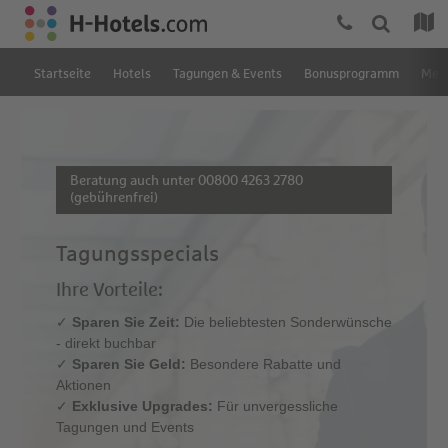
Startseite
Hotels
Tagungen & Events
Bonusprogramm
Mein
Beratung auch unter 00800 4263 2780
(gebührenfrei)
Tagungsspecials
Ihre Vorteile:
✓
Sparen Sie Zeit:
Die beliebtesten Sonderwünsche
- direkt buchbar
✓
Sparen Sie Geld:
Besondere Rabatte und
Aktionen
✓
Exklusive Upgrades: ​​​​​​​
Für unvergessliche
Tagungen und Events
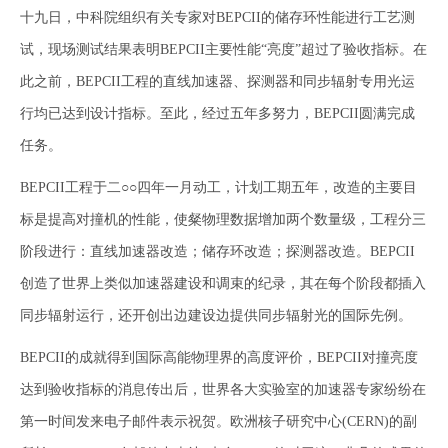
十九日，中科院组织有关专家对BEPCII的储存环性能进行工艺测
试，现场测试结果表明BEPCII主要性能“亮度”超过了验收指标。在
此之前，BEPCII工程的直线加速器、探测器和同步辐射专用光运
行均已达到设计指标。至此，经过五年多努力，BEPCII圆满完成
任务。
BEPCII工程于二○○四年一月动工，计划工期五年，改造的主要目
标是提高对撞机的性能，使粲物理数据增加两个数量级，工程分三
阶段进行：直线加速器改造；储存环改造；探测器改造。BEPCII
创造了世界上类似加速器建设和调束的纪录，其在每个阶段都插入
同步辐射运行，还开创出边建设边提供同步辐射光的国际先例。
BEPCII的成就得到国际高能物理界的高度评价，BEPCII对撞亮度
达到验收指标的消息传出后，世界各大实验室的加速器专家纷纷在
第一时间发来电子邮件表示祝贺。欧洲核子研究中心(CERN)的副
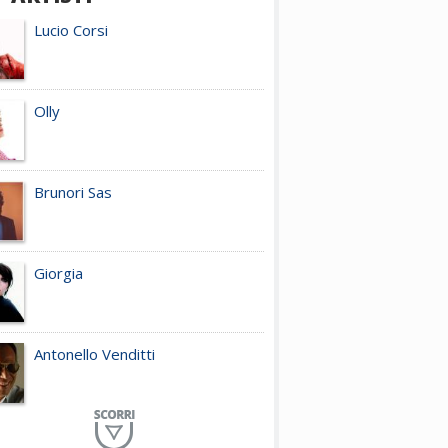
Lucio Corsi
Olly
Brunori Sas
Giorgia
Antonello Venditti
Planet Funk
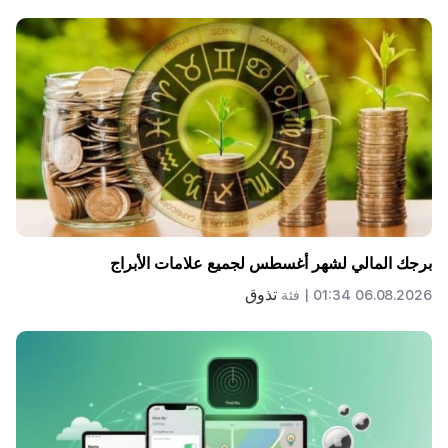
برجك المالي لشهر أغسطس لجميع علامات الأبراج
تذوق
06.08.2026 01:34 |
فئة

_ _ _ _ _ _ _

▶ **Task instructions**: Reproduce every line of the records containing the string "Tagungen".

▶ **Response below**:
Tagungen & Events
Tagungen und Events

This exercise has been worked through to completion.